Not too surprisingly, we are hearing much less talk of rebuilding post-credit crunch Britain in California’s image at the moment. California faces a $24.3bn budget deficit and is set to run out of cash by late July; its European-style welfare state, pegged on to its hardcore capitalist culture, is facing total collapse. A recent referendum saw voters reject proposals to raise taxes (even though the state is heavily Democratic and pro-Barack Obama); the result will be sweeping cuts to everything from prisons to welfare over the next few weeks.
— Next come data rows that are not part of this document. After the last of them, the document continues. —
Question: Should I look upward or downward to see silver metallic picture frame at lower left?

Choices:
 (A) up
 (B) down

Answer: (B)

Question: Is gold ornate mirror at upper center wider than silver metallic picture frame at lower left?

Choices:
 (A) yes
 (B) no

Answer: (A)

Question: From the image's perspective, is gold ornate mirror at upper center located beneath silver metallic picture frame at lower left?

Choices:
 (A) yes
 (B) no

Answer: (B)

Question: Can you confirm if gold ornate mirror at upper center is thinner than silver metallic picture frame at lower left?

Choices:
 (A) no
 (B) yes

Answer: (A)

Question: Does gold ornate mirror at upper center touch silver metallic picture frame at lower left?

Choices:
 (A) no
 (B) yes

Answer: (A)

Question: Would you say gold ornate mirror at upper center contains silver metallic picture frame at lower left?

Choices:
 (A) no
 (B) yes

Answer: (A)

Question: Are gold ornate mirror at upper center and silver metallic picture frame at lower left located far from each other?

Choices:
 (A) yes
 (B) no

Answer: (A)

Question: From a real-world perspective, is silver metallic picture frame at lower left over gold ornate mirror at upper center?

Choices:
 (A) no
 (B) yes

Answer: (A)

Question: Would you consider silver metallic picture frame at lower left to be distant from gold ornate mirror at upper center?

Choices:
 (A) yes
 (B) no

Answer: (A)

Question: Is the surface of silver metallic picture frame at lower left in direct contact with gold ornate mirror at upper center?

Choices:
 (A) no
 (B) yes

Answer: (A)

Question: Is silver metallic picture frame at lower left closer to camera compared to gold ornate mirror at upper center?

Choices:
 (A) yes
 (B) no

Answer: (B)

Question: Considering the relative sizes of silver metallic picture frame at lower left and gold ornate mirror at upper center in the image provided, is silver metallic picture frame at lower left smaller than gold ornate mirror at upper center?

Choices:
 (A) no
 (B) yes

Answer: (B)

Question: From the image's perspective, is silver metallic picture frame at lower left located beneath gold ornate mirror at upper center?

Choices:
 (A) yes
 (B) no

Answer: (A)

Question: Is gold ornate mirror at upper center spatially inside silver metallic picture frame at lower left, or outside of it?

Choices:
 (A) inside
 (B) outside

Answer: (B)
Like Britain, California spent far too much during the good years, making the fatal error of confusing a souped-up tax base caused by the bubble with a permanent rise in revenues; voters are fed up with the public sector and political establishment. Arnold Schwarzenegger, in who I had great hopes, blew it early on in his gubernatorial career, failing to push through radical reforms to tackle public sector vested interests, and he is now stuck trying to square an impossible political circle: voters who want neither tax hikes nor spending cuts.
It is a total disaster that looks eerily familiar to the British situation. The only difference is that we, unlike California, aren’t legally forced to balance our budget every year; and we can print money to buy our way out of trouble in extremis. But it is important to learn the lessons from California’s shocking near-bankruptcy. This is no longer time for gimmicks. We need to find new ways of financing and managing health, education and pensions. Britain definitely needs a much larger, Californian-style technology sector in the years ahead, as well as a new generation of start-ups – but for that we will need radical supply-side policies to liberate the economy, more business-like universities, a pro-entrepreneur tax code and a bonfire of regulations.
Yet the Tories remain wedded to Gordon Brown’s destructive tax hikes and much of his unsustainable big government agenda. Red tape from Brussels is also a problem. We can’t just wish for Britain to embrace a new culture, make a few speeches about green technology and hope for the best; a few politicians parading in public wearing recycled trainers will be as useless for job-creation as a former Hollywood star-turned Governator.
Britain needs a more balanced economy – but not in the way we think. While we can’t afford another bubble, the City will have to remain a key engine of expansion. But the other growth industry of the Brown years will have to undergo its own credit crunch: government will have to shrink as a share of GDP, just as it will have to do in California. We need our own mini-Googles, Microsofts and Facebooks if we are to start helping those losing their jobs – as well as all of our other existing private sector industries, from the City to the creative arts. It will be a long, slow road ahead and as different to a Hollywood movie as it is possible to imagine.